Nun geschah etwas Unerwartetes: Ab Herbst 2019 gingen die Menschen in Chile gegen ihre Regierung auf die Straße. Ausgelöst durch eine Erhöhung der Ticketpreise für den Nahverkehr in Santiago de Chile kam es zu einem Volksaufstand gegen die neoliberale Politik der Regierung. Aufgrund der Unruhen musste die chilenische Regierung den Standort außer Landes legen. Das Sicherheitsrisiko für die zehntausenden Teilnehmer der COP war zu hoch. Man zog in ein ebenfalls spanisch sprechendes und sicheres Land um: nach Spanien. Aber der Imageverlust der chilenischen Präsidentschaft war enorm. Denn Chile behielt die Präsidentschaft wie geplant. Aber nicht nur das schwache Ansehen von Chile senkte die Erwartungen, sondern auch die Abwesenheit von Kämpfern für den Klimaschutz. Viele Teilnehmer aus Südamerika konnten sich ein zweites Flugticket nicht leisten und schon gar nicht eines nach Europa. Viele Akteure blieben Zuhause. Das heißt, gerade die Akteure, die nicht staatlich organisiert sind und die häufig eine COP positiv beeinflussen können: etwa Nichtregierungsorganisationen wie Naturschutzverbände, regionale Vertreter der Länder, bedrohte Minderheiten, die gerade in Südamerika eng mit der Natur leben.
Die schwache Führung
Hand aufs Herz: Wenn Zuhause auf dem anderen Kontinent die Hütte brennt, wie engagiert ist man dann auf einer „Fach“-Konferenz in Madrid? Die chilenische Präsidentschaft war geschwächt. Ihre größte Aufmerksamkeit galt nicht dem, eine Klimakonferenz zum Erfolg zu bringen, sondern sich erst einmal im Sattel zu halten. Die angereisten Minister aus Chile wussten doch noch nicht einmal, ob sie bei ihrer Rückkehr noch im Amt sind.

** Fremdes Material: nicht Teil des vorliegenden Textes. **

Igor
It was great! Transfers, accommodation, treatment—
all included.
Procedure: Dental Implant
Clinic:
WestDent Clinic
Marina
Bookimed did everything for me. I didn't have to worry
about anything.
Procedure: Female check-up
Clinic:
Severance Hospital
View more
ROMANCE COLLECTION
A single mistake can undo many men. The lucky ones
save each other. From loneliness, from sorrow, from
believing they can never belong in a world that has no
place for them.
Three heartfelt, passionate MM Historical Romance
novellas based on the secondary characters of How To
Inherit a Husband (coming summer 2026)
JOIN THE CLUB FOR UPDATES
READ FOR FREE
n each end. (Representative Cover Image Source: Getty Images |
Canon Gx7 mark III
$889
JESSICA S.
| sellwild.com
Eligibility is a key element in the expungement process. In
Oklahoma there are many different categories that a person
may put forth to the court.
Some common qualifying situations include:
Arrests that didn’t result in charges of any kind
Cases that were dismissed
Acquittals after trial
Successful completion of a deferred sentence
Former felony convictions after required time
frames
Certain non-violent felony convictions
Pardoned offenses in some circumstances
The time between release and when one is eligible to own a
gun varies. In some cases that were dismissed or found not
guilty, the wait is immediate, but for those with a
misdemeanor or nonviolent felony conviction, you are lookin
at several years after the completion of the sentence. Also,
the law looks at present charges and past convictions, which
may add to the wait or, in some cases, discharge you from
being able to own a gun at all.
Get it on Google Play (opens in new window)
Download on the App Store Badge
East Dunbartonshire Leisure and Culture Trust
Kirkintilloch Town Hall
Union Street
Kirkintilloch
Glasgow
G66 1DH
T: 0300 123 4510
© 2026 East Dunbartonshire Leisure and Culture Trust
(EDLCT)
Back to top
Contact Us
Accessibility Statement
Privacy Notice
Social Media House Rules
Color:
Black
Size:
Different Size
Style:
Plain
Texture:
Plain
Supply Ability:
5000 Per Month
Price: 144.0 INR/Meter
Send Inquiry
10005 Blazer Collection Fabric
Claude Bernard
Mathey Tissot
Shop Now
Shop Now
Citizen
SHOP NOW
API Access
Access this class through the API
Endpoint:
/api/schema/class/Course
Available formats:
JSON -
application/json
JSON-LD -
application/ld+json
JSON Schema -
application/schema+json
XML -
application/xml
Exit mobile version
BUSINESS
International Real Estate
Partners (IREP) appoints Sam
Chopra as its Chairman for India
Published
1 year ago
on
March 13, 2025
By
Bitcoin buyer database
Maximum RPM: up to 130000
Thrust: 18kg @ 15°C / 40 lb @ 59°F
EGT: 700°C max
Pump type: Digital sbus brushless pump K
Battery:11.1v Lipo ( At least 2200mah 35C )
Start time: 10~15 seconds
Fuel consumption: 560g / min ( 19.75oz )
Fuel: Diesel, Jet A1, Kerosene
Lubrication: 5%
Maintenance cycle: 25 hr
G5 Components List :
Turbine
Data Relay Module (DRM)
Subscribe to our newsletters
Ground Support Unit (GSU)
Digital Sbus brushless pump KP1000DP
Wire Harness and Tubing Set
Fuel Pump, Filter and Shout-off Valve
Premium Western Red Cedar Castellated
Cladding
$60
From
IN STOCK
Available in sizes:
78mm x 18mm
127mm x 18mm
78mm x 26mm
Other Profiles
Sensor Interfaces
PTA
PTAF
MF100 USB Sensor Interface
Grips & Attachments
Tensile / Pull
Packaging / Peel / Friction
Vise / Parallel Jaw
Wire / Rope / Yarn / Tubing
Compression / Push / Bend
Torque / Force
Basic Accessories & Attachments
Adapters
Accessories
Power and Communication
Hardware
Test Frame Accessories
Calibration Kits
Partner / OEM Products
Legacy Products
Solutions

Eine schwache Führung macht eine Konferenz zwar noch nicht obsolet, aber eine starke Diplomatie ist von ihr nicht zu erwarten.
Was ich nicht einschätzen kann, vielleicht andere, die antworten wollen, ist, inwieweit sich die chilenische Regierung im Vorfeld in Klimadiplomatie geübt hat. Tatsache ist, dass eine Konferenz nur die Ergebnisse bringen kann, die schon in vielen Vorverhandlungen vorbereitet, abgeklopft und abgesegnet worden sind. Davon war auf der COP nichts zu spüren. Die Delegationen beharrten auf ihren Standpunkten und es waren keine übernationalen Allianzen in Sicht. Das war etwa in Paris 2015 komplett anders. Wer aber mit einem leeren Aktenordner in ein Treffen geht, kann nicht erwarten, mit unterschriebenen Vereinbarungen hinauszugehen.
Die unsichtbaren Europäer
Madrid ist zwar Europa, aber Europa war in Madrid nicht prominent vertreten. Außer den einleitenden Worten des spanischen Premiers Pedro Sánchez kamen die restlichen Tage nur die zweite Garde. Auch das ist Diplomatie. Welcher Kopf verhandelt? Ist es der Amtsinhaber, sein Stellvertreter oder gar „nur“ ein Unterhändler, ein Unter-Unter-Abteilungsleiter? Das zeigt die (Un)-Bedeutung, die einer Verhandlung beigemessen wird. Daran gemessen war für die Europäer die COP unwichtig. Okay die neu gewählte EU-Kommissarin Ursula von der Leyen hat Anfang der zweiten Konferenzwoche ihren new green deal in Brüssel verkündet. Daraufhin hat sie ihren Stellvertreter Frans Timmermans nach Madrid geschickt… Das war definitiv zu wenig. Auch der so sehr ersehnte neue grüne Vertrag, von dem Impulse für die Verhandlungen ausgehen sollte, war erst einmal nur eine Ankündigung mit vielen Nebensätzen. Warum aber hat die europäische Kommission nicht hier schon angekündigt, ihr Klimaziel von derzeit 40% Reduktion der Treibhausgase gegenüber 1990 bis 2030 auf 55% oder gar 60% zu steigern?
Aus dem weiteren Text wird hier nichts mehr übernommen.